Monday, February 09, 2009

Rather painful times and tidings…

Time for change? Not a question of choice anymore! :(

Being black/white and honestly expressive driven by the old value system - in this ***ked up world isn’t going to help me for sure! Hard realization. But life has to go on… and i

  1. Have to learn to contain myself (which would be having an almost killing effect on me – given the expressive person that i am) and mask my emotions & expressions! :(
  2. Have to learn to talk less! Mask More! (More than any logical reasoning one gives me, me & my style could simply be a threat to the long time pond dwellers!) – Roughly put, its hard to convince me in an argument/discussion unless i really really see the value! :(
  3. Have to draw the long pending tough line of separation between work & life and learn to live with it! Work has been the key driving factor so long in my career and life. Now this heartbreaking separation has to be done, to keep me sane and not to *be reactive*! my foot! :(
  4. Have to learn to fall in line with the flow, and allow myself to accept the idiosyncrasies and selfish attitudes driven by lack of sincerity and morality that am surrounded around! Not being a salmon anymore but one in the mass of a tuna shoal! (Ya, ya, but with the kind of shoal lacking the goodness / purpose of the need to be shoaling!)

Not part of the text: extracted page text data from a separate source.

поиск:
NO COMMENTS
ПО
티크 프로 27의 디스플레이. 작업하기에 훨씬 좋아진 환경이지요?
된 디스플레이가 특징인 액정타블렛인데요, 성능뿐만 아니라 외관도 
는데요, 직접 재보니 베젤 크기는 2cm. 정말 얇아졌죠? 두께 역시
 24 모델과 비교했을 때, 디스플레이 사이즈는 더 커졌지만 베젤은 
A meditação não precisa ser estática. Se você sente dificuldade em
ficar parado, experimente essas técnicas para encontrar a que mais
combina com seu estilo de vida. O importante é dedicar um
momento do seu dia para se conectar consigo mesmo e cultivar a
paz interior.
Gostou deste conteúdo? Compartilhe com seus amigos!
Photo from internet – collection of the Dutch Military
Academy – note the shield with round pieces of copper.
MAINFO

All of a sudden i feel … terribly… Lonely! Is this another learning curve in life?

A Fish out of place!

A Fish almost heart broken and out of Water!

or…

remembering Tevye and his dialogues with god in  the fiddler on the roof…

Sometimes I wonder, when it gets too quiet up there, if You are thinking, "What kind of mischief can I play on My friend Tevye?

I know, I know. I am your chosen puppet. But, once in a while, can't You choose someone else?